**WORK TO COMPLETE**
Leave the pictures out. Retype exactly the lines below from the one containing "The course equips" through the one containing "Best London SEO Agencies", and no others.

**Stored items**
------------------------------------

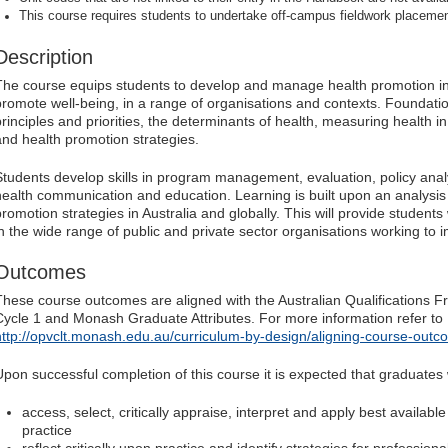
This course requires students to undertake off-campus fieldwork placeme
Description
The course equips students to develop and manage health promotion ini
promote well-being, in a range of organisations and contexts. Foundati
principles and priorities, the determinants of health, measuring health i
and health promotion strategies.
Students develop skills in program management, evaluation, policy ana
health communication and education. Learning is built upon an analysis 
promotion strategies in Australia and globally. This will provide students
in the wide range of public and private sector organisations working to 
Outcomes
These course outcomes are aligned with the Australian Qualifications F
Cycle 1 and Monash Graduate Attributes. For more information refer to
http://opvclt.monash.edu.au/curriculum-by-design/aligning-course-outc
Upon successful completion of this course it is expected that graduates w
access, select, critically appraise, interpret and apply best availabl
practice
reflect critically upon practice and identify strategies for professi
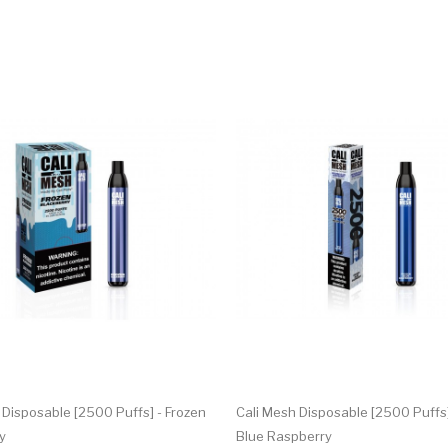
 Disposable [2500 Puffs] - Frozen
Cali Mesh Disposable [2500 Puffs]
y
Blue Raspberry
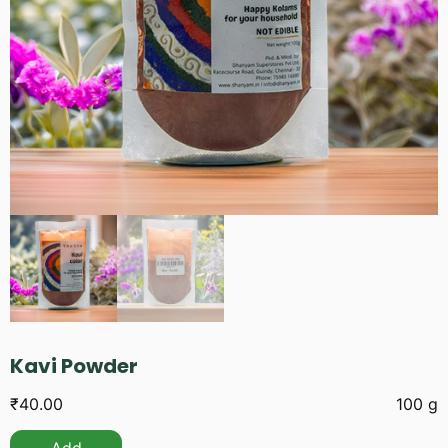
Kavi Powder
₹
40.00
100 g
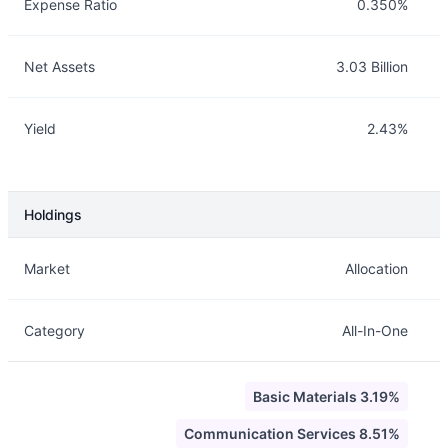
Expense Ratio
0.350%
Net Assets
3.03 Billion
Yield
2.43%
Holdings
Description
Info
Market
Allocation
Category
All-In-One
Basic Materials 3.19%
Communication Services 8.51%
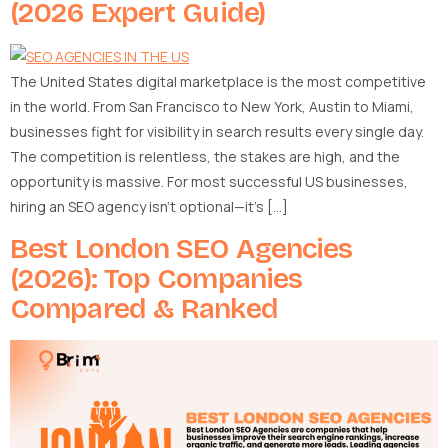
(2026 Expert Guide)
The United States digital marketplace is the most competitive
in the world. From San Francisco to New York, Austin to Miami,
businesses fight for visibility in search results every single day.
The competition is relentless, the stakes are high, and the
opportunity is massive. For most successful US businesses,
hiring an SEO agency isn’t optional—it’s […]
Best London SEO Agencies
(2026): Top Companies
Compared & Ranked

------------------------------------

**RESULT FOR THIS TASK**
The course equips students to develop and manage health promotion ini
promote well-being, in a range of organisations and contexts. Foundati
principles and priorities, the determinants of health, measuring health i
and health promotion strategies.
Students develop skills in program management, evaluation, policy ana
health communication and education. Learning is built upon an analysis 
promotion strategies in Australia and globally. This will provide students
in the wide range of public and private sector organisations working to 
Outcomes
These course outcomes are aligned with the Australian Qualifications F
Cycle 1 and Monash Graduate Attributes. For more information refer to
http://opvclt.monash.edu.au/curriculum-by-design/aligning-course-outc
Upon successful completion of this course it is expected that graduates w
access, select, critically appraise, interpret and apply best availabl
practice
reflect critically upon practice and identify strategies for professi
 Disposable [2500 Puffs] - Frozen
Cali Mesh Disposable [2500 Puffs]
y
Blue Raspberry
Kavi Powder
₹
40.00
100 g
Expense Ratio
0.350%
Net Assets
3.03 Billion
Yield
2.43%
Holdings
Description
Info
Market
Allocation
Category
All-In-One
Basic Materials 3.19%
Communication Services 8.51%
(2026 Expert Guide)
The United States digital marketplace is the most competitive
in the world. From San Francisco to New York, Austin to Miami,
businesses fight for visibility in search results every single day.
The competition is relentless, the stakes are high, and the
opportunity is massive. For most successful US businesses,
hiring an SEO agency isn’t optional—it’s […]
Best London SEO Agencies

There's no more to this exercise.